Robbie cogió el teléfono, llamó a Carlos y pidió una bandeja de sándwiches y agua.

– No tiene sentido andarse por las ramas, señor Boyette. Oigamos lo que tiene que decir.

El tic, la pausa. Boyette cambió de postura, inquieto. De repente no podía mirar a los ojos.

– Bueno, lo primero que quiero saber es si hay alguna recompensa en dinero sobre la mesa.

Keith bajó la cabeza.

– Ay, Dios mío -dijo.

– No lo dirá en serio, ¿verdad? -preguntó Robbie.

– Yo diría que ahora todo va en serio, señor Flak -contestó Boyette-. ¿No le parece?

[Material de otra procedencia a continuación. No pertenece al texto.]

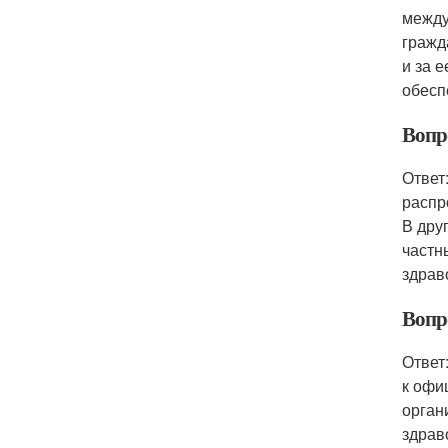
между
гражд
и за 
обесп
Вопр
Ответ
распр
В дру
частн
здрав
Вопр
Ответ
к офи
орган
здрав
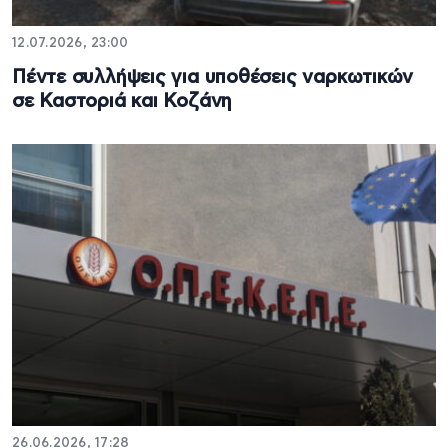
12.07.2026, 23:00
Πέντε συλλήψεις για υποθέσεις ναρκωτικών
σε Καστοριά και Κοζάνη
26.06.2026, 17:28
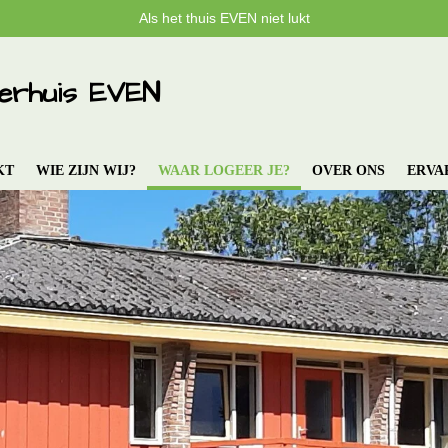
Als het thuis EVEN niet lukt
erhuis EVEN
KT
WIE ZIJN WIJ?
WAAR LOGEER JE?
OVER ONS
ERVA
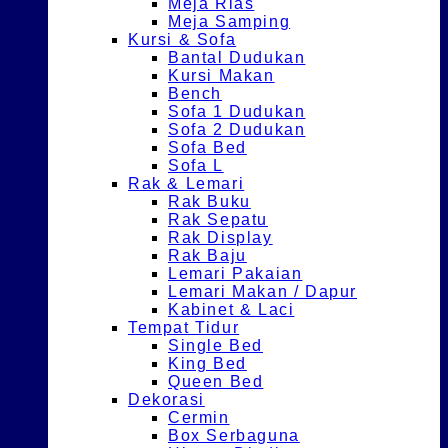
Meja Rias
Meja Samping
Kursi & Sofa
Bantal Dudukan
Kursi Makan
Bench
Sofa 1 Dudukan
Sofa 2 Dudukan
Sofa Bed
Sofa L
Rak & Lemari
Rak Buku
Rak Sepatu
Rak Display
Rak Baju
Lemari Pakaian
Lemari Makan / Dapur
Kabinet & Laci
Tempat Tidur
Single Bed
King Bed
Queen Bed
Dekorasi
Cermin
Box Serbaguna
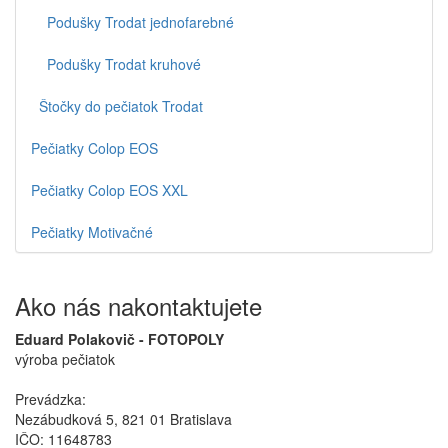
Podušky Trodat jednofarebné
Podušky Trodat kruhové
Štočky do pečiatok Trodat
Pečiatky Colop EOS
Pečiatky Colop EOS XXL
Pečiatky Motivačné
Ako nás nakontaktujete
Eduard Polakovič - FOTOPOLY
výroba pečiatok
Prevádzka:
Nezábudková 5, 821 01 Bratislava
IČO: 11648783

– Es la primera vez que se habla de una recompensa -dijo Keith, completamente exasperado.

– Yo tengo mis necesidades -replicó Boyette-. No dispongo de un chavo ni de perspectivas de ganarlo. Lo pregunto por pura curiosidad.

– ¿Pura curiosidad? -repitió Robbie-. Faltan menos de seis horas para la ejecución, y tenemos poquísimas posibilidades de impedirla. Texas está a punto de ejecutar a un inocente, y yo aquí sentado, con el verdadero asesino, que de repente quiere que le paguen por lo que hizo.